Shifting Ground engages with professionals, teachers, artists, and museum curators to uncover the stories behind their work inspired by global warming and climate change. These voices, from both Indigenous and non-Indigenous communities in Yukon and northern Canada, reflect the deep connection to their environment and the urgency for change amidst profound challenges. Through intimate conversations, the series reveals the passion, resilience, and love of those closest to these issues.

Andrea Reid

UBC professor Andrea Reid, explains how rising river temperatures disrupt salmon habitats, threaten migration, and impact Indigenous and local communities. She addresses the resilience of Indigenous peoples, teaching and learning, and the wisdom of the elders of her community.

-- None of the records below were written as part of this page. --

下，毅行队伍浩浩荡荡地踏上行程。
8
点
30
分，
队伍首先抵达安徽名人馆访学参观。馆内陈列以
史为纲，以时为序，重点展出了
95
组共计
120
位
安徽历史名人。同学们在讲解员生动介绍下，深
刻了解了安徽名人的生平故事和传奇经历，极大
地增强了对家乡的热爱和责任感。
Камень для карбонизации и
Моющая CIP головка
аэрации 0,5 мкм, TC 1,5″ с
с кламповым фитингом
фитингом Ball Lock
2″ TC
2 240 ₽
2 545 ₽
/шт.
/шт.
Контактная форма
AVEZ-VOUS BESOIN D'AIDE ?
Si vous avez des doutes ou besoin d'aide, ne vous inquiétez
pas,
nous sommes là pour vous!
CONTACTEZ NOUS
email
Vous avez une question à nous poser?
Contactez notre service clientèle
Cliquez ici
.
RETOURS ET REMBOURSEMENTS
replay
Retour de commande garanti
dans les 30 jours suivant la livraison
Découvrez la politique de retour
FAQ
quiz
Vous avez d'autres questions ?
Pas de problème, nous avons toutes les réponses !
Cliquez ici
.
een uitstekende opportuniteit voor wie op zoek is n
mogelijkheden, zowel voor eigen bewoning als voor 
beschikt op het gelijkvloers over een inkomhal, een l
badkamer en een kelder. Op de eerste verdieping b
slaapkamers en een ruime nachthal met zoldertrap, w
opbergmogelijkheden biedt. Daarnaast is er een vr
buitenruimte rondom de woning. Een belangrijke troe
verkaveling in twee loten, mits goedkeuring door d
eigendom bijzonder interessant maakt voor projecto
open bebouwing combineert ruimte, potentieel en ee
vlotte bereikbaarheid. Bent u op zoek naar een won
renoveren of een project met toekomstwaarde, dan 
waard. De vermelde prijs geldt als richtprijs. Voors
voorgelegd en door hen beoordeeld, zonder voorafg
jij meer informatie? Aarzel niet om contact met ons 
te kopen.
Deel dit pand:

Andrea Reid is a citizen of the Nisga’a Nation and is an Assistant Professor, UBC Institute for the Oceans and Fisheries, and Canada Research Chair in the  Centre for Indigenous Fisheries.

Asia Winter-Sinnot

Asia Winter-Sinnott is a Vancouver-based Indigenous art teacher who grew up in Mayo, Yukon.  Asia Winter-Sinnott highlights the lives of Yukon communities facing global warming and mining, their challenges, and resilience.

Fran Morberg-Green

Artist and curator Fran Morberg-Green explores traditional plant knowledge and land resilience in addressing the challenges of modern climate change.

Jackie Olson

Artist and curator Jackie Olson also is an Indigenous faculty member of the Yukon University School of the Visual Arts. Based in Dawson City, she highlights the growing salmon shortage and the impacts of colonialism. She is an activist who uses her work to raise awareness about these and other pressing local and global issues.

Darcy Tara McDiarmid

Artist Darcy Tara McDiarmid is based in Dawson City. Her artwork addresses her deeply rooted  Indigenous family heritage in communities in the Northwest. Her artwork draws on ancestral teachings as she creates work that reconnects with nature, land, and animals amid climate change.